DeLorean Tech Wiki

A ratcheting screwdriver with removable bits that are stored in the handle when not in use.


Examples of two sizes of philips head (top) and a flathead (bottom) screwdriver.


Close ups of two sizes of philips head (right) and a flathead (left) screwdriver.

A screwdriver is used to loosen and tighten screws. The DeLorean has mostly philips head (also known as cross head) screws, but it is useful to have a few sizes of philips and flathead screwdrivers handy. Screwdrivers come in various lengths and sizes depending on how accessible the screw is. Ratcheting screwdrivers act much like socket wrenches, allowing you to keep turning the handle without having to move it off the screw head first.
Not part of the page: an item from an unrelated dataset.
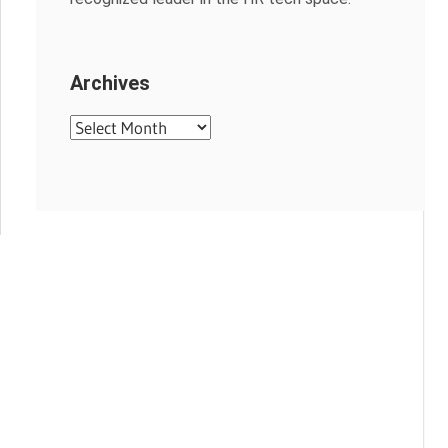
Archives
Archives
There are many other kinds of less common heads as well, some of which are used on the DeLorean, such as the posidrive screws used on the clutch master cylinder, and the hex cap screws used on the engine.

Care must be taken to choose the correct size screwdriver for a particular screw. Although a driver (especially a philips driver) may appear to fit the screw, if it is too small it will only wind up stripping it and slipping, especially if the screw is in tight. Using the proper, larger screwdriver will allow you to get more torque and avoid slipping, while too large of a driver will slip off the head and not turn the screw at all. Be sure to use the correct size screwdriver when removing screws.

Screwdriver bit adaptors are also available for power drills, allowing different bits to be swapped in for a variety of tools. While these can be useful for many tasks, like removing the screws from the taillight assemblies or the shifter plate, care must be taken to avoid over-torquing the screws and destroying the threads in the hole. Similarly, it is easy to strip the heads of a screw with a power drill, making it hard to use any screwdriver to extract it again. Many modern power drills have an adjustable clutch to allow the drill to slip once the screw is set to help with this problem.

Electric screwdrivers are also available, often using the same bits as the power drill adaptors. While they are much slower than a power drill, they are also much less likely to strip the screw head as well.